(Supplied records)

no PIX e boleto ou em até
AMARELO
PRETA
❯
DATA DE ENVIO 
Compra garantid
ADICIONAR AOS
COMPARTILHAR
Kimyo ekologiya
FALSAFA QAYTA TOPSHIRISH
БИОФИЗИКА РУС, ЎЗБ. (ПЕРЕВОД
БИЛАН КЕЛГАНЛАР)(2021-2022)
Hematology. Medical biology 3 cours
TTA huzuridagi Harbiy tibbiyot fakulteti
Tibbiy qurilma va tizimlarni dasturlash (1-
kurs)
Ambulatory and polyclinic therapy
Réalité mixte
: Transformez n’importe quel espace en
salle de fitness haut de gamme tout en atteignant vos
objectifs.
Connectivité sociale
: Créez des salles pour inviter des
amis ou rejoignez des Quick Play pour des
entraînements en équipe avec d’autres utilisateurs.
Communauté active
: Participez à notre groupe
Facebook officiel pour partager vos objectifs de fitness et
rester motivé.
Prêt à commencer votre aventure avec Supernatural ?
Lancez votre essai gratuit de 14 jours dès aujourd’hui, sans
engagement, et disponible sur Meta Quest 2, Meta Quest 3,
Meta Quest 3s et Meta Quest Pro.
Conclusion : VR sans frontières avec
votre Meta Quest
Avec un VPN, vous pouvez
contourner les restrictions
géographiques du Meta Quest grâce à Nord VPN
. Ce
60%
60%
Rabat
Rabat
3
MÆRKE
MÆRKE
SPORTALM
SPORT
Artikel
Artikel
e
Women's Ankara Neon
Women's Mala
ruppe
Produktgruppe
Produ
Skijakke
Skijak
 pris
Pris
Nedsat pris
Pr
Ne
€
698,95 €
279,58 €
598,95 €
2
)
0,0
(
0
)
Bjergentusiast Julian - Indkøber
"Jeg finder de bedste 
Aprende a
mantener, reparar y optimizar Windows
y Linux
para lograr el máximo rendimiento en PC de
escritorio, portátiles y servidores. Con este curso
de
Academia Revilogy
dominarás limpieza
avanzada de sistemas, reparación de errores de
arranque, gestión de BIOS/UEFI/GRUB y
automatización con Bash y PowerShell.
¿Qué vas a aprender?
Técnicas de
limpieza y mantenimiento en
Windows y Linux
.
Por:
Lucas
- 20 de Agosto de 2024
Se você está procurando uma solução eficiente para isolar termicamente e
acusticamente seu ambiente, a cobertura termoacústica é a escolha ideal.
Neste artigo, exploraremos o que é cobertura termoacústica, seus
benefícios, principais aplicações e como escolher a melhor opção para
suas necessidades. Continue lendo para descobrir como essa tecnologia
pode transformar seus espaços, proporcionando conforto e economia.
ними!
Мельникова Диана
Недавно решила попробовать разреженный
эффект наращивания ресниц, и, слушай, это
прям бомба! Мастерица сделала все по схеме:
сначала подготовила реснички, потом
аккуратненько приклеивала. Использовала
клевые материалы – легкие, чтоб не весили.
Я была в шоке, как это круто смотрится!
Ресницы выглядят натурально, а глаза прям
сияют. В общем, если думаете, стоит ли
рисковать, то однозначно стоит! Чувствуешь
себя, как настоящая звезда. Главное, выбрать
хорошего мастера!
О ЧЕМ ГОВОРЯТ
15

(End Supplied records)

**What to work on**. Please output exactly the lines between the one holding "à notre groupe" and the one holding "para lograr el máximo rendimiento en PC de" in the records above, inclusive, and nothing more.

**Result**.
: Participez à notre groupe
Facebook officiel pour partager vos objectifs de fitness et
rester motivé.
Prêt à commencer votre aventure avec Supernatural ?
Lancez votre essai gratuit de 14 jours dès aujourd’hui, sans
engagement, et disponible sur Meta Quest 2, Meta Quest 3,
Meta Quest 3s et Meta Quest Pro.
Conclusion : VR sans frontières avec
votre Meta Quest
Avec un VPN, vous pouvez
contourner les restrictions
géographiques du Meta Quest grâce à Nord VPN
. Ce
60%
60%
Rabat
Rabat
3
MÆRKE
MÆRKE
SPORTALM
SPORT
Artikel
Artikel
e
Women's Ankara Neon
Women's Mala
ruppe
Produktgruppe
Produ
Skijakke
Skijak
 pris
Pris
Nedsat pris
Pr
Ne
€
698,95 €
279,58 €
598,95 €
2
)
0,0
(
0
)
Bjergentusiast Julian - Indkøber
"Jeg finder de bedste 
Aprende a
mantener, reparar y optimizar Windows
y Linux
para lograr el máximo rendimiento en PC de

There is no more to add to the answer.